Fall is my favorite time of year. Though I am far away from the Michigan and other Midwestern (and New England, Northwestern, etc.) forests that are bringing out the crimson and ochre (both burnt and unburnt) color schemes, my family has promised to send me all the most colorful leaves that they can find and wax.
This is the time of year when funky scarves, cozy sweater, hot chocolate and hot toddies all reemerge. And, strangely, they feel like fresh, new joys.
This is also the time when I feel the ache to read Robert Frost’s poetry. Which is rather ludicrous, because I have read so little of his work that I should feel that ache all the time. Nonetheless, for me Frost evokes the sights, sounds, and smells of Autumn. And Autumn loves to be articulated in his words. Sometimes when I am reading Frost, I swear I smell woodsmoke, cinnamon and petrichor.
But I rarely make it far into Frosts poems. Usually I begin reading his collection, and then stumble across one that flashes such brilliant images and senses that I stop and read only that poem for several weeks, savoring it slowly. Last year, it was My November Guest. This year, my fancy has taken a slightly differant turn.
Bond and Free
By Robert Frost
Love has earth to which she clings
With hills and circling arms about—
Wall within wall to shut fear out.
But Thought has need of no such things,
For Thought has a pair of dauntless wings.

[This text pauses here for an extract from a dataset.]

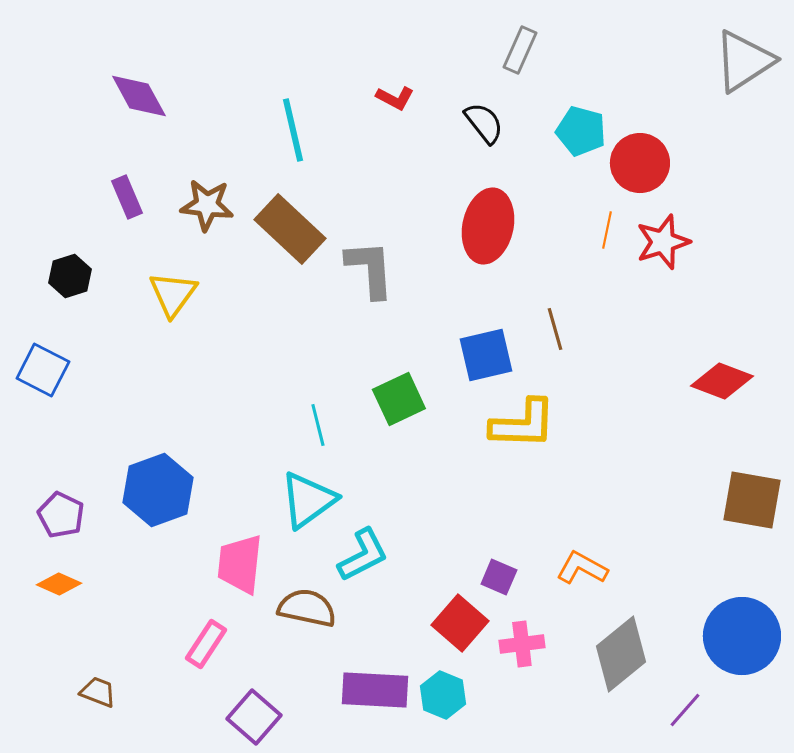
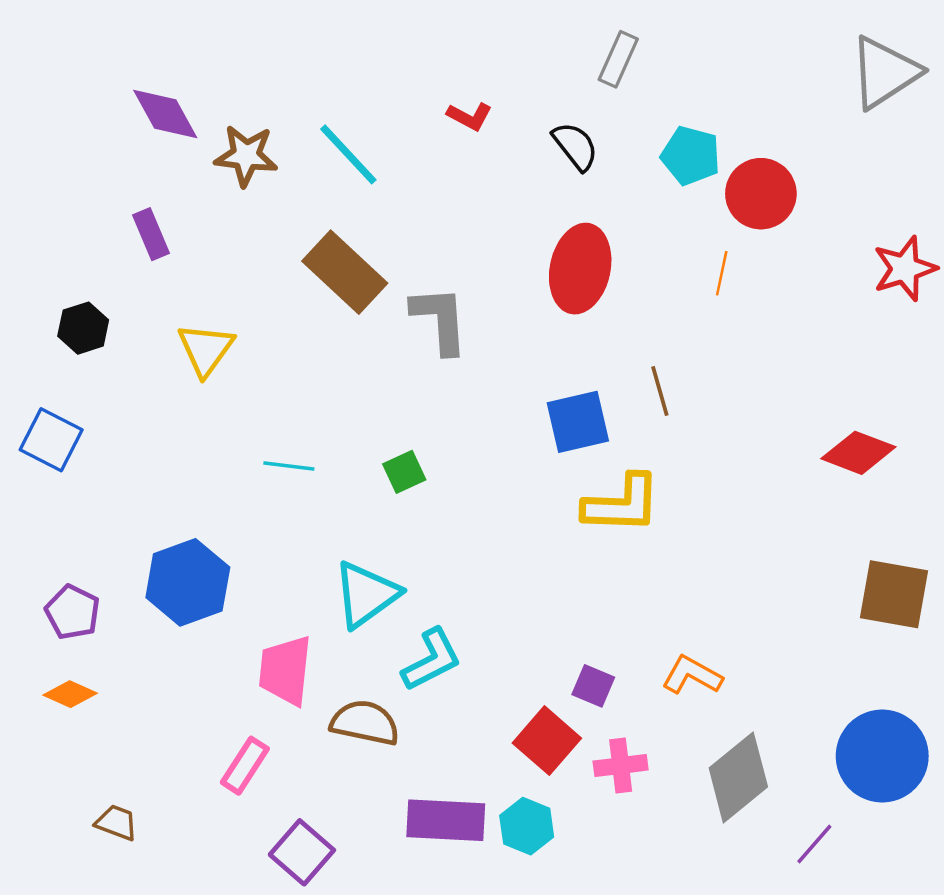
cyan line: (293, 130) -> (348, 154), turned -30
brown star: (207, 205) -> (246, 156), moved
red star: (663, 242) -> (905, 269), moved
green square: (399, 399) -> (404, 472), moved, size x0.7
cyan line: (318, 425) -> (289, 466), moved, turned -69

On snow and sand and turf,
I see Where Love has left a printed trace
With straining in the world’s embrace.
And such is Love and glad to be.
But Thought has shaken his ankles free.
Thought cleaves the interstellar gloom
And sits in Sirius’ disc all night,
Till day makes him retrace his flight,
With smell of burning on every plume,
Back past the sun to an earthly room.
His gains in heaven are what they are.
Yet some say Love by being thrall
And simply staying possesses all
In several beauty that Thought fares far
To find fused in another star.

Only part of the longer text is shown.